[Records contained in a dataset]
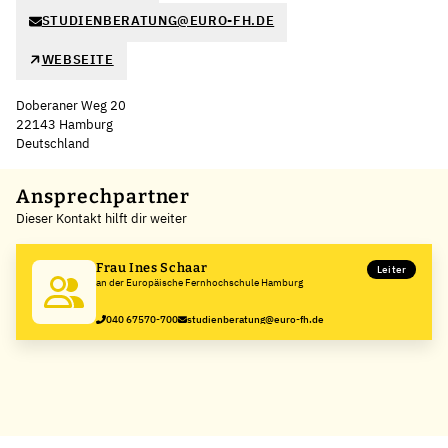
STUDIENBERATUNG@EURO-FH.DE
WEBSEITE
Doberaner Weg 20
22143 Hamburg
Deutschland
Leaflet
|
©
OpenStreetMap
,
+
Ansprechpartner
Dieser Kontakt hilft dir weiter
−
Frau Ines Schaar
Leiter
an der Europäische Fernhochschule Hamburg
040 67570-700
studienberatung@euro-fh.de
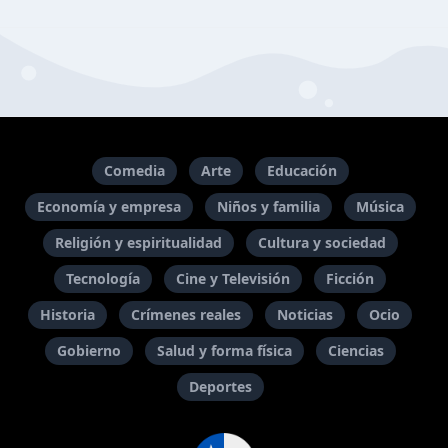
Comedia
Arte
Educación
Economía y empresa
Niños y familia
Música
Religión y espiritualidad
Cultura y sociedad
Tecnología
Cine y Televisión
Ficción
Historia
Crímenes reales
Noticias
Ocio
Gobierno
Salud y forma física
Ciencias
Deportes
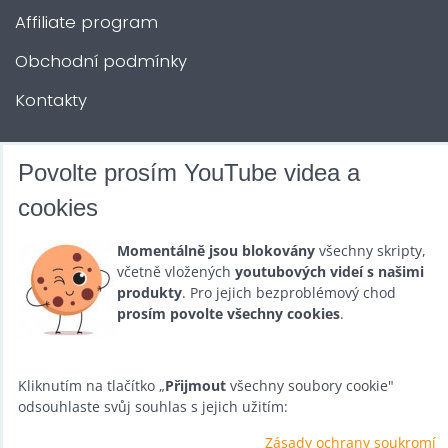
Affiliate program
Obchodní podmínky
Kontakty
DALŠÍ SLUŽBY
Povolte prosím YouTube videa a
cookies
Zábava na Vaši akci
Momentálně jsou blokovány
všechny skripty,
Půjčovna
včetně vložených
youtubových videí s našimi
produkty
. Pro jejich bezproblémový chod
Promotéři
prosím povolte všechny cookies
.
Kurzy a setkání
Velkoobchod
Kliknutím na tlačítko „
Přijmout
všechny soubory cookie"
odsouhlaste svůj souhlas s jejich užitím:
Nabídka práce
Zásady ochrany soukromí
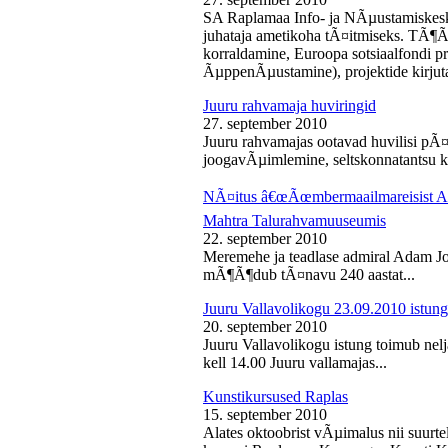
SA Raplamaa Info- ja NÃµustamiskesk
juhataja ametikoha tÃ¤itmiseks. TÃ¶Ã
korraldamine, Euroopa sotsiaalfondi p
ÃµppenÃµustamine), projektide kirjuta
Juuru rahvamaja huviringid
27. september 2010
Juuru rahvamajas ootavad huvilisi pÃ¤r
joogavÃµimlemine, seltskonnatantsu ku
NÃ¤itus â€œÃœmbermaailmareisist Ada
Mahtra Talurahvamuuseumis
22. september 2010
Meremehe ja teadlase admiral Adam J
mÃ¶Ã¶dub tÃ¤navu 240 aastat...
Juuru Vallavolikogu 23.09.2010 istung
20. september 2010
Juuru Vallavolikogu istung toimub nel
kell 14.00 Juuru vallamajas...
Kunstikursused Raplas
15. september 2010
Alates oktoobrist vÃµimalus nii suurte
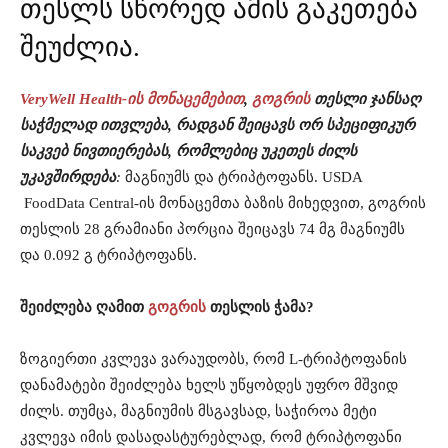
თესლს სწორედ ამის გაკეთება
შეუძლია.
VeryWell Health-ის მონაცემებით
,
გოგრის
თესლი ჯანსაღ
საჭმელად ითვლება, რადგან შეიცავს ორ სპეციფიკურ
საკვებ ნივთიერებას, რომლებიც უკეთეს ძილს
უკავშირდება
:
მაგნიუმს და ტრიპტოფანს. USDA
FoodData Central-ის მონაცემთა ბაზის მიხედვით, გოგრის
თესლის 28 გრამიანი პორცია შეიცავს 74 მგ მაგნიუმს
და 0.092 გ ტრიპტოფანს.
შეიძლება ღამით
გოგრის
თესლის ჭამა?
ზოგიერთი კვლევა ვარაუდობს, რომ L-ტრიპტოფანის
დანამატები შეიძლება ხელს უწყობდეს უფრო მშვიდ
ძილს. თუმცა, მაგნიუმის მსგავსად, საჭიროა მეტი
კვლევა იმის დასადასტურებლად, რომ ტრიპტოფანი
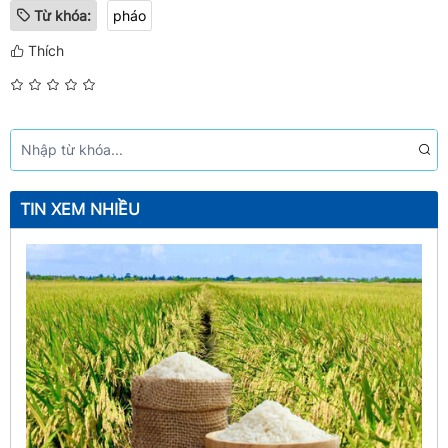
Từ khóa:
pháo
Thích
TIN XEM NHIỀU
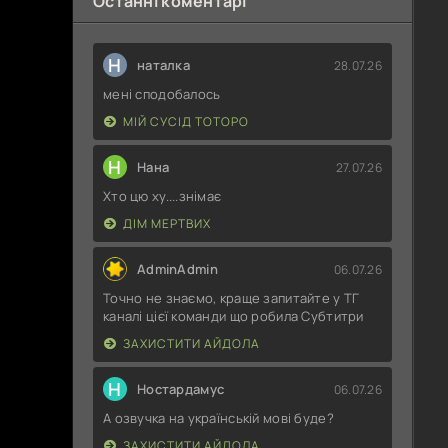
Останні коментарі
Н
наталка
28.07.26
мені сподобалось
МІЙ СУСІД ТОТОРО
Н
Нана
27.07.26
Хто цю ху....знімає
ДІМ МЕРТВИХ
AdminAdmin
06.07.26
Точно не знаємо, краще запитайте у ТГ
каналі цієї команди що робила Субтитри
ЗАХИСТИТИ АЙДОЛА
Н
Ностардамус
06.07.26
А озвучка на українській мові буде?
ЗАХИСТИТИ АЙДОЛА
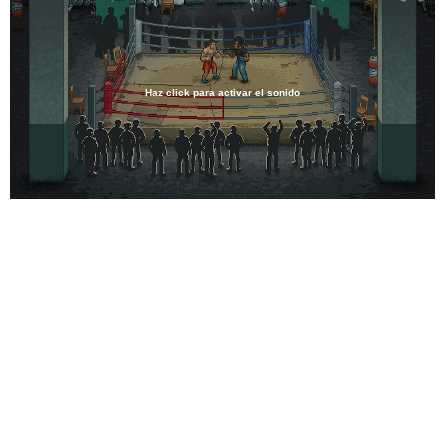
Haz click para activar el sonido
Loaded
:
82.47%
/
Unmute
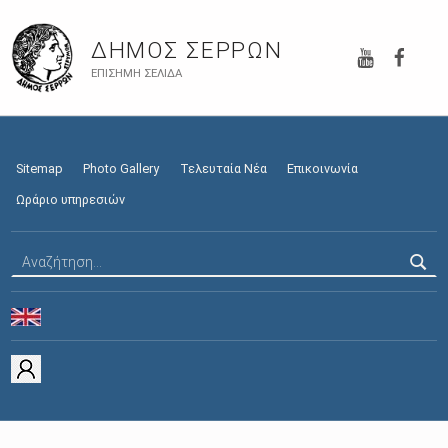
YouTube
Faceb
ΔΉΜΟΣ ΣΕΡΡΏΝ
ΕΠΊΣΗΜΗ ΣΕΛΊΔΑ
Sitemap
Photo Gallery
Τελευταία Νέα
Επικοινωνία
Ωράριο υπηρεσιών
Αναζήτηση για:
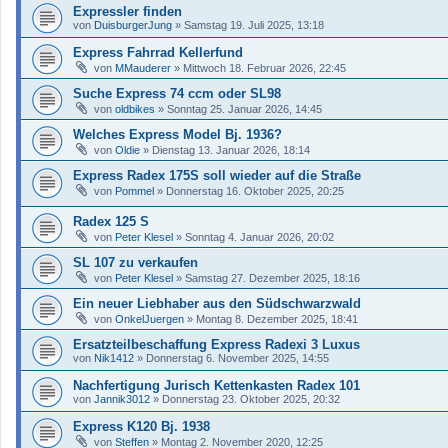
Expressler finden
von
DuisburgerJung
»
Samstag 19. Juli 2025, 13:18
Express Fahrrad Kellerfund
von
MMauderer
»
Mittwoch 18. Februar 2026, 22:45
Suche Express 74 ccm oder SL98
von
oldbikes
»
Sonntag 25. Januar 2026, 14:45
Welches Express Model Bj. 1936?
von
Oldie
»
Dienstag 13. Januar 2026, 18:14
Express Radex 175S soll wieder auf die Straße
von
Pommel
»
Donnerstag 16. Oktober 2025, 20:25
Radex 125 S
von
Peter Klesel
»
Sonntag 4. Januar 2026, 20:02
SL 107 zu verkaufen
von
Peter Klesel
»
Samstag 27. Dezember 2025, 18:16
Ein neuer Liebhaber aus den Südschwarzwald
von
OnkelJuergen
»
Montag 8. Dezember 2025, 18:41
Ersatzteilbeschaffung Express Radexi 3 Luxus
von
Nik1412
»
Donnerstag 6. November 2025, 14:55
Nachfertigung Jurisch Kettenkasten Radex 101
von
Jannik3012
»
Donnerstag 23. Oktober 2025, 20:32
Express K120 Bj. 1938
von
Steffen
»
Montag 2. November 2020, 12:25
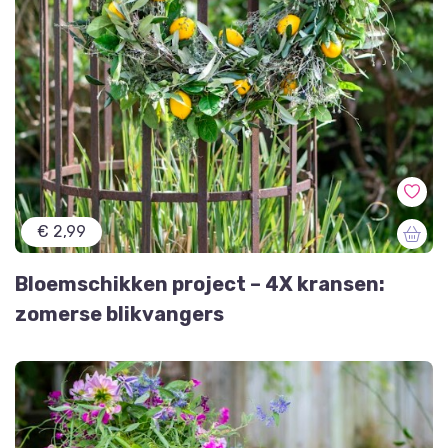
€ 2,99
Bloemschikken project – 4X kransen:
zomerse blikvangers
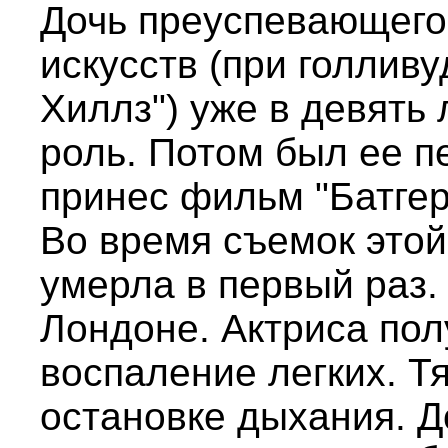
Дочь преуспевающего
искусств (при голлив
Хиллз") уже в девять
роль. Потом был ее п
принес фильм "Батгер
Во время съемок это
умерла в первый раз.
Лондоне. Актриса по
воспаление легких. Т
остановке дыхания. Д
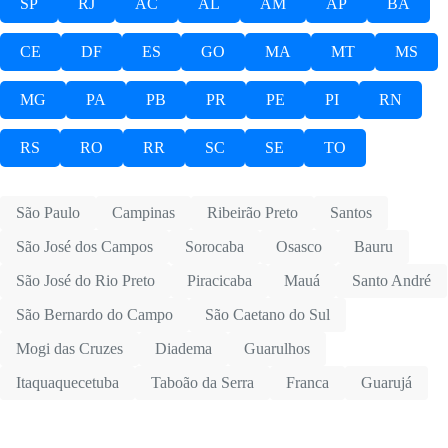
SP
RJ
AC
AL
AM
AP
BA
CE
DF
ES
GO
MA
MT
MS
MG
PA
PB
PR
PE
PI
RN
RS
RO
RR
SC
SE
TO
São Paulo
Campinas
Ribeirão Preto
Santos
São José dos Campos
Sorocaba
Osasco
Bauru
São José do Rio Preto
Piracicaba
Mauá
Santo André
São Bernardo do Campo
São Caetano do Sul
Mogi das Cruzes
Diadema
Guarulhos
Itaquaquecetuba
Taboão da Serra
Franca
Guarujá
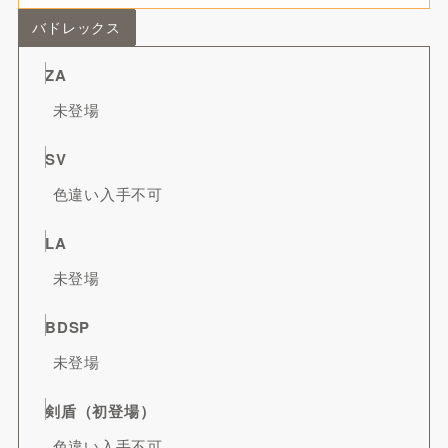
バドレックス
ZA
未登場
SV
色違い入手不可
LA
未登場
BDSP
未登場
剣盾（初登場）
色違い入手不可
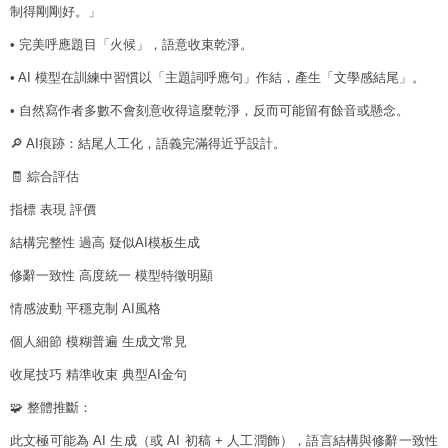
制得剛剛好。」
• 完美呼應題目「火候」，語意收束乾淨。
• AI 模型在訓練中習慣以「主題詞呼應句」作結，產生「文學感結尾」。
• 自然寫作者多數不會刻意收得這麼乾淨，反而可能留有餘音或懸念。
🔎 AI痕跡：結尾人工化，語義完滿得近乎設計。
🧾 綜合評估
指標 表現 評價
結構完整性 過高 疑似AI模板生成
修辭一致性 高度統一 模型特徵明顯
情感波動 平穩克制 AI風格
個人細節 模糊普遍 生成文常見
收尾技巧 精準收束 典型AI金句
🧩 整體推斷：
此文極可能為 AI 生成（或 AI 初稿 + 人工潤飾），語言結構與修辭一致性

Instructions to follow: Print the records exactly, every one. Leave out the pictures.

Response to the exercise:
STUDIENBERATUNG@EURO-FH.DE
WEBSEITE
Doberaner Weg 20
22143 Hamburg
Deutschland
Leaflet
|
©
OpenStreetMap
,
+
Ansprechpartner
Dieser Kontakt hilft dir weiter
−
Frau Ines Schaar
Leiter
an der Europäische Fernhochschule Hamburg
040 67570-700
studienberatung@euro-fh.de
Comedia
Arte
Educación
Economía y empresa
Niños y familia
Música
Religión y espiritualidad
Cultura y sociedad
Tecnología
Cine y Televisión
Ficción
Historia
Crímenes reales
Noticias
Ocio
Gobierno
Salud y forma física
Ciencias
Deportes
Affiliate program
Obchodní podmínky
Kontakty
DALŠÍ SLUŽBY
Povolte prosím YouTube videa a
cookies
Zábava na Vaši akci
Momentálně jsou blokovány
všechny skripty,
Půjčovna
včetně vložených
youtubových videí s našimi
produkty
. Pro jejich bezproblémový chod
Promotéři
prosím povolte všechny cookies
.
Kurzy a setkání
Velkoobchod
Kliknutím na tlačítko „
Přijmout
všechny soubory cookie"
odsouhlaste svůj souhlas s jejich užitím:
Nabídka práce
Zásady ochrany soukromí
SA Raplamaa Info- ja NÃµustamiskesk
juhataja ametikoha tÃ¤itmiseks. TÃ¶Ã
korraldamine, Euroopa sotsiaalfondi p
ÃµppenÃµustamine), projektide kirjuta
Juuru rahvamaja huviringid
27. september 2010
Juuru rahvamajas ootavad huvilisi pÃ¤r
joogavÃµimlemine, seltskonnatantsu ku
NÃ¤itus â€œÃœmbermaailmareisist Ada
Mahtra Talurahvamuuseumis
22. september 2010
Meremehe ja teadlase admiral Adam J
mÃ¶Ã¶dub tÃ¤navu 240 aastat...
Juuru Vallavolikogu 23.09.2010 istung
20. september 2010
Juuru Vallavolikogu istung toimub nel
kell 14.00 Juuru vallamajas...
Kunstikursused Raplas
15. september 2010
Alates oktoobrist vÃµimalus nii suurte
თესლს სწორედ ამის გაკეთება
შეუძლია.
VeryWell Health-ის მონაცემებით
,
გოგრის
თესლი ჯანსაღ
საჭმელად ითვლება, რადგან შეიცავს ორ სპეციფიკურ
საკვებ ნივთიერებას, რომლებიც უკეთეს ძილს
უკავშირდება
:
მაგნიუმს და ტრიპტოფანს. USDA
FoodData Central-ის მონაცემთა ბაზის მიხედვით, გოგრის
თესლის 28 გრამიანი პორცია შეიცავს 74 მგ მაგნიუმს
და 0.092 გ ტრიპტოფანს.
შეიძლება ღამით
გოგრის
თესლის ჭამა?
ზოგიერთი კვლევა ვარაუდობს, რომ L-ტრიპტოფანის
დანამატები შეიძლება ხელს უწყობდეს უფრო მშვიდ
ძილს. თუმცა, მაგნიუმის მსგავსად, საჭიროა მეტი
კვლევა იმის დასადასტურებლად, რომ ტრიპტოფანი
Từ khóa:
pháo
Thích
TIN XEM NHIỀU
Останні коментарі
Н
наталка
28.07.26
мені сподобалось
МІЙ СУСІД ТОТОРО
Н
Нана
27.07.26
Хто цю ху....знімає
ДІМ МЕРТВИХ
AdminAdmin
06.07.26
Точно не знаємо, краще запитайте у ТГ
каналі цієї команди що робила Субтитри
ЗАХИСТИТИ АЙДОЛА
Н
Ностардамус
06.07.26
А озвучка на українській мові буде?
ЗАХИСТИТИ АЙДОЛА
Haz click para activar el sonido
Loaded
:
82.47%
/
Unmute
YouTube
Faceb
ΔΉΜΟΣ ΣΕΡΡΏΝ
ΕΠΊΣΗΜΗ ΣΕΛΊΔΑ
Sitemap
Photo Gallery
Τελευταία Νέα
Επικοινωνία
Ωράριο υπηρεσιών
Αναζήτηση για:
Expressler finden
von
DuisburgerJung
»
Samstag 19. Juli 2025, 13:18
Express Fahrrad Kellerfund
von
MMauderer
»
Mittwoch 18. Februar 2026, 22:45
Suche Express 74 ccm oder SL98
von
oldbikes
»
Sonntag 25. Januar 2026, 14:45
Welches Express Model Bj. 1936?
von
Oldie
»
Dienstag 13. Januar 2026, 18:14
Express Radex 175S soll wieder auf die Straße
von
Pommel
»
Donnerstag 16. Oktober 2025, 20:25
Radex 125 S
von
Peter Klesel
»
Sonntag 4. Januar 2026, 20:02
SL 107 zu verkaufen
von
Peter Klesel
»
Samstag 27. Dezember 2025, 18:16
Ein neuer Liebhaber aus den Südschwarzwald
von
OnkelJuergen
»
Montag 8. Dezember 2025, 18:41
Ersatzteilbeschaffung Express Radexi 3 Luxus
von
Nik1412
»
Donnerstag 6. November 2025, 14:55
Nachfertigung Jurisch Kettenkasten Radex 101
von
Jannik3012
»
Donnerstag 23. Oktober 2025, 20:32
Express K120 Bj. 1938
von
Steffen
»
Montag 2. November 2020, 12:25
€ 2,99
Bloemschikken project – 4X kransen:
zomerse blikvangers
Дочь преуспевающего
искусств (при голлив
Хиллз") уже в девять
роль. Потом был ее п
принес фильм "Батгер
Во время съемок это
умерла в первый раз.
Лондоне. Актриса по
воспаление легких. Т
остановке дыхания. Д
SP
RJ
AC
AL
AM
AP
BA
CE
DF
ES
GO
MA
MT
MS
MG
PA
PB
PR
PE
PI
RN
RS
RO
RR
SC
SE
TO
São Paulo
Campinas
Ribeirão Preto
Santos
São José dos Campos
Sorocaba
Osasco
Bauru
São José do Rio Preto
Piracicaba
Mauá
Santo André
São Bernardo do Campo
São Caetano do Sul
Mogi das Cruzes
Diadema
Guarulhos
Itaquaquecetuba
Taboão da Serra
Franca
Guarujá
バドレックス
ZA
未登場
SV
色違い入手不可
LA
未登場
BDSP
未登場
剣盾（初登場）
色違い入手不可
制得剛剛好。」
• 完美呼應題目「火候」，語意收束乾淨。
• AI 模型在訓練中習慣以「主題詞呼應句」作結，產生「文學感結尾」。
• 自然寫作者多數不會刻意收得這麼乾淨，反而可能留有餘音或懸念。
🔎 AI痕跡：結尾人工化，語義完滿得近乎設計。
🧾 綜合評估
指標 表現 評價
結構完整性 過高 疑似AI模板生成
修辭一致性 高度統一 模型特徵明顯
情感波動 平穩克制 AI風格
個人細節 模糊普遍 生成文常見
收尾技巧 精準收束 典型AI金句
🧩 整體推斷：
此文極可能為 AI 生成（或 AI 初稿 + 人工潤飾），語言結構與修辭一致性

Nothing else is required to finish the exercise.